While crowdsourcing has been around for at least half a decade, many businesses are still struggling to latch onto the advantages this new form of communication can offer, writes Rita Lobo

Feature image

After ‘wiki’, ‘crowdsourcing’ has become one of the most buzzed-about words in ‘netlish’ – the new term for internet English – of the last couple of years. Increasingly though, businesses are discovering the power of crowdsourcing, and how useful a tool it can be.

Throughout the production process, seeking input from consumers has become a cheap and effective way to develop products and services.

According to Jeff Howe from Wired – who coined the term in 2006 – crowdsourcing is “the act of taking a job traditionally performed by a designated employee and outsourcing to an undefined, generally large group of people in the form of an open call.” While in the past companies might have invested their own money in developing projects, the arrival of social media has redefined consumer participation.

For example, Coca-Cola has called upon its Facebook followers to design a new logo. Lay’s potato crisps has asked its customer base to decide on a new flavour for the snack. Whole teams of designers and product developers would have been tasked with such missions: today, companies are increasingly embracing the idea of outside input.

Research and development
While the efforts of Coca-Cola and Lay’s could be dismissed as publicity stunts or simply ways of interacting with consumers, the power of crowdsourcing must not be underestimated. In essence, as well as fostering a community spirit and consumer loyalty, it is a source of diverse labour.

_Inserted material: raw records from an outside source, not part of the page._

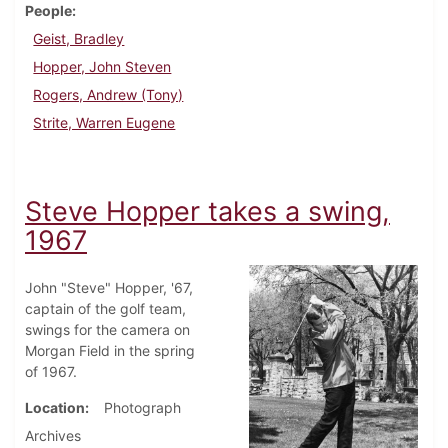
People
Geist, Bradley
Hopper, John Steven
Rogers, Andrew (Tony)
Strite, Warren Eugene
Steve Hopper takes a swing,
1967
John "Steve" Hopper, '67,
captain of the golf team,
swings for the camera on
Morgan Field in the spring
of 1967.
Location
Photograph
Archives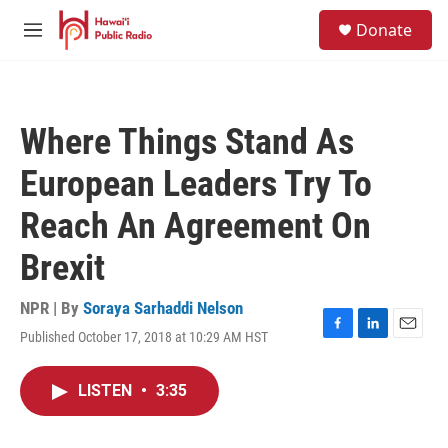
Skip to main content
S
Donate
e
M
a
e
r
n
c
u
h
Where Things Stand As
u
e
European Leaders Try To
r
y
Reach An Agreement On
Brexit
NPR | By
Soraya Sarhaddi Nelson
Published October 17, 2018 at 10:29 AM HST
F
L
E
a
i
m
c
n
a
LISTEN
•
3:35
e
k
i
b
e
l
o
d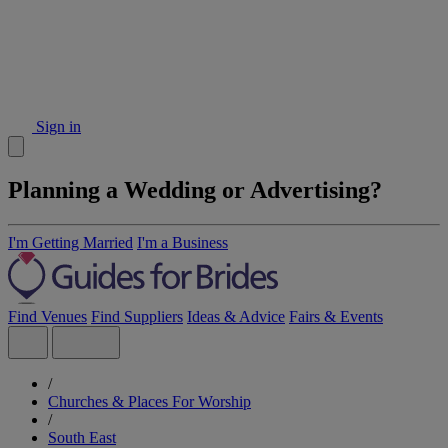
Sign in
Planning a Wedding or Advertising?
I'm Getting Married
I'm a Business
Find Venues
Find Suppliers
Ideas & Advice
Fairs & Events
/
Churches & Places For Worship
/
South East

The charity Cancer Research UK has turned to the internet for help in analysing its millions of cell slides. Paul Pharoah, a research fellow at Cambridge Univeristy who works in partnership with the charity said: “There is information that can transform cancer treatments buried in our data – we just needed the manpower to unlock them. We’ve turned our data into something that can be accessed by anyone – you don’t have to be a scientist to carry out this type of cancer research. If we can get millions of people on Cell Slider, we hope to condense what normally takes years of research into months.”

It is a simple model. Internet users click through slides after a brief tutorial and report if they see abnormal cells. Each slide is reviewed by many volunteers and is easy to understand. So far, 36,000 images have been analysed by volunteers. The extra data analysis is invaluable to a research organisation such as Cancer Research UK. It dramatically reduces the amount of time and resources invested in the cell analysis, allowing the organisation to process more samples, faster.

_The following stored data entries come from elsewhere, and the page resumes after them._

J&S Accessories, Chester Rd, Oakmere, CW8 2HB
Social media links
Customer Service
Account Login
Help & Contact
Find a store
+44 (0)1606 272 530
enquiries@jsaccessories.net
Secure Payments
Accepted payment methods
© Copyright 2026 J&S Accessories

Though straightforward for the volunteer, the system is based on a series of complex algorithms that weed out accidental clicks and inaccuracies as well as crosschecking data between users and pathologists to determine who can be considered ‘reliable users’. Though Cell Slider is a very specific crowdsourcing initiative, the principles can be applied to many other projects.

Know the consumer
A simple algorithm, similar to the one used by Cancer Research UK, can be used to help determine what consumers think of a product, design or idea. Eric C Nelson, of Business2Community, online specialists on social media, said: “You can involve potential customers in the process of developing a new product or service, showing them your aim is to meet their needs. Crowdsourcing serves your ‘Customer Relationship Management’ purposes as much as it does your ‘Marketing and Product Development.’”

Entrepreneurs have taken to crowdsourcing at even more primal stages of their business ventures. One of the most well known crowdsourcing websites out there, Kickstarter, enables designers, engineers and creators of all sorts to link up effectively with sponsors in order to get their projects off the ground.

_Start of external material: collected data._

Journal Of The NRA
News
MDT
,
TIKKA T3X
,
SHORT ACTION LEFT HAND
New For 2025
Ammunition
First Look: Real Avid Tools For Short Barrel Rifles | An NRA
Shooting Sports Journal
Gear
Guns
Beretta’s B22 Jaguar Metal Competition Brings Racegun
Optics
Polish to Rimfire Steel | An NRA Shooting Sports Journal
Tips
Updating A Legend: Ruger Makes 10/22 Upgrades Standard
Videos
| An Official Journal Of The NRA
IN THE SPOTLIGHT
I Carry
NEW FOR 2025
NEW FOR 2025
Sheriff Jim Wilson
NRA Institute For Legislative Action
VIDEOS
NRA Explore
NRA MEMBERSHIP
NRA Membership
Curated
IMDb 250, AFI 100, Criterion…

The idea of Kickstarter is to allow users to pledge money to projects they are drawn to, usually in exchange for small tokens such as spending some time with the creators or being credited as a producer in a given project. The platform has proved popular with filmmakers and engineers. Since its launch in 2009, over 30,000 creative projects have been funded through the platform, which operates an ‘all or nothing’ policy in order to prevent fraud: if the full sum is not raised, investors get their money back and the project does not go ahead.

Projects have consistently raised over a million dollars in pledges, the record being $10,266,8545 raised for the Pebble E-paper Watch: a watch that connects wirelessly to a smartphone. ArcBotics also found success via Kickstarter, raising funds to develop its ‘cheap robots for everyone’. The usefulness of crowdsourcing, much like other types of social media, relies on how creatively and effectively a business applies it.

Do it yourself
Companies have turned to crowdsourcing as a way to reduce their customer service costs by recruiting consumers to troubleshoot or give out advice on how to interact with a product successfully. Most people are happy to log on to an online forum and discuss their queries with other consumers like themselves, saving time and potentially money.

Crowdsourcing has also become a business in itself: Kickstarter is a successful start-up. Other online companies, like, allow businesses to outsource their design needs. They charge a small fee to the company, freelance designers from around the globe pitch ideas, and the company is free to pick any of the designs submitted.

Others have created translation platforms, where one company will upload the file they need translated and a freelance translator anywhere in the world will pick it up.

Crowdsourcing can have infinite applications for businesses – if used intelligently and creatively. From cost cutting to market research to simply interacting with consumers, the opportunities are endless.